“Doing anything with attention to how you feel is doing yoga.”
– Jean Couch
To all readers who clicked to read more after scanning the opening quote. Yes, I’m going to be that guy. About to mansplain some yoga (while tongue firmly planted in cheek). If you haven’t cringed from the humor and audacity that a heavyweight can offer an opinion beyond strength training or hitting things, I applaud you.
My simple claim is yoga is more than the Lulu-lemon sponsored hour of stretching, capped off by a nap. Well, it does have those elements, but I can now admit after a year of what you can call dedicated practice. Yoga has proven to be an effective method to practice meditation and to combat my lifestyle choice of working through lunch everyday.

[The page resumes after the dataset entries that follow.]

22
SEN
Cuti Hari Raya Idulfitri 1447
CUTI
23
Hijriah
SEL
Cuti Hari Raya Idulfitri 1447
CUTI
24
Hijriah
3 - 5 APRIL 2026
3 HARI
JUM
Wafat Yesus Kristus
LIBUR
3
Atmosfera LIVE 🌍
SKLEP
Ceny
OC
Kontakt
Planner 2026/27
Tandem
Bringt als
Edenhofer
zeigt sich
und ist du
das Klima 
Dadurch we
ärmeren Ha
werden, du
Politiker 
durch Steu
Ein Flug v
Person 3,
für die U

I am essentially parroting the same thing most type-As claim after their first “chaturanga”, however that doesn’t make it any less true. With that I will disclose my greatest benefit from adopting a regular yoga practice instead of doubling down on Olympic lifts has been gaining the ability to challenge what goes on in our own minds.
This week began with me recovering from the toughest yoga class I’ve ever been to. I am still convinced that it was held in a hyperbolic time chamber, disguised as a studio. Arriving for a fabled Saturday class that I’ve put off for a long time the easiest part of that class was unrolling my mat. That too was difficult once I stepped in I became intensely aware the AC was off and half a dozen large windows lining the room, welcomed the Florida sun. In that instant, maybe it was the sticky thick air of the room, but the urge to escape the room welled up inside me. Only being able to gulp down my fear of things to come I proceeded to roll out my mat. I was betraying my instincts! The source irrational thing I’ve trusted that’s kept me safe my entire life. But, today it was time for ‘power’ yoga and greet this feeling of different and not run away.

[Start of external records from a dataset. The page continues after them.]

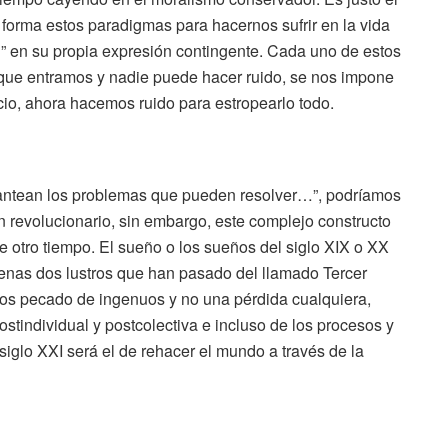
rma estos paradigmas para hacernos sufrir en la vida
ad” en su propia expresión contingente. Cada uno de estos
 que entramos y nadie puede hacer ruido, se nos impone
cio, ahora hacemos ruido para estropearlo todo.
plantean los problemas que pueden resolver…”, podríamos
n revolucionario, sin embargo, este complejo constructo
 otro tiempo. El sueño o los sueños del siglo XIX o XX
penas dos lustros que han pasado del llamado Tercer
os pecado de ingenuos y no una pérdida cualquiera,
postindividual y postcolectiva e incluso de los procesos y
siglo XXI será el de rehacer el mundo a través de la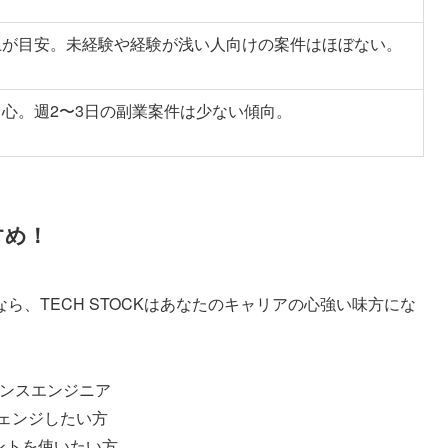
上が目安。未経験や経験が浅い人向けの案件はほぼない。
中心。週2〜3日の副業案件は少ない傾向。
すめ！
、TECH STOCKはあなたのキャリアの心強い味方にな
ランスエンジニア
ェンジしたい方
ントを使いたい方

The class was different, to put it simply, my mind and body had to quickly adjust to the pace the instructor; as she had a cadence and emotional tone I would describe as religiously empowered, I mean ‘WooWoo’. Teaching yoga or performing the role of yogi was was obviously important to the instructor and I believed it was to the class as well, so why rock their boat if self mastery was one of my sub objectives for sticking with yoga for as long as I have? Because my instincts had scored a half court 3-pointer when I walked in.

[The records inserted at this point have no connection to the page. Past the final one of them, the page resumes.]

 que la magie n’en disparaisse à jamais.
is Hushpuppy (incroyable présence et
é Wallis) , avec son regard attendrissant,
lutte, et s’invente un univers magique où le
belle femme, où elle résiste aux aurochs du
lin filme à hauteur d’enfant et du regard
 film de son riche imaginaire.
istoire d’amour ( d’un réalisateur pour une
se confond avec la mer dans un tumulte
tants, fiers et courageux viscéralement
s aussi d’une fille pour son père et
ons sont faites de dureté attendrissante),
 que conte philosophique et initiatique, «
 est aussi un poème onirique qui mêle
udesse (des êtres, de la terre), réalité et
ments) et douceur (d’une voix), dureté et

As a life long athlete summer heat is manageable; capriciously long positions/holds are tolerable; but apparently when the phrases “surrender” and “center your heart/mind” are used when my rationale mind is hanging on to understand every bio-mechanical benefit and use of this class, that is my flash point. My instincts drew a new picture for me. And it is this one moment that made all worth it. helped me paint a new picture: I was terrified of getting injured; either because my joints and muscles weren’t ready for a class like this or the instructor genuinely lacked empathy and respect for the individual (two people leaving before the half way point of the session of the heat/frustration).
Come on brain why would you think such a mean thing as that? An instructor put a lot of care in to performing expertly do positions with esoteric jargon, issuing verbal cues to push for advanced poses than demoing an adequate regression, “The temperature feels fine to me.” the reply to a red in the face student.
Either my months of previous yoga has been homogenized by corporate overlords and the mantra of play it safe, or I’ve gotten myself into enmeshed with an instructor I didn’t want, but could make the best of it.
Each time I perceived a micro-aggression: breath through it (towels were handed out to everyone but me). Hearing the request to surrender into a pose, don’t cringe. Ask myself at what pace can I do each movement, instead of just copying the pace of the manic pixie in the front of the room.
Is this the secret to yoga? Quieting the monkey mind and all that jazz? Because it has a lot to offer a hyperactive person that traditional meditation can’t do as effectively.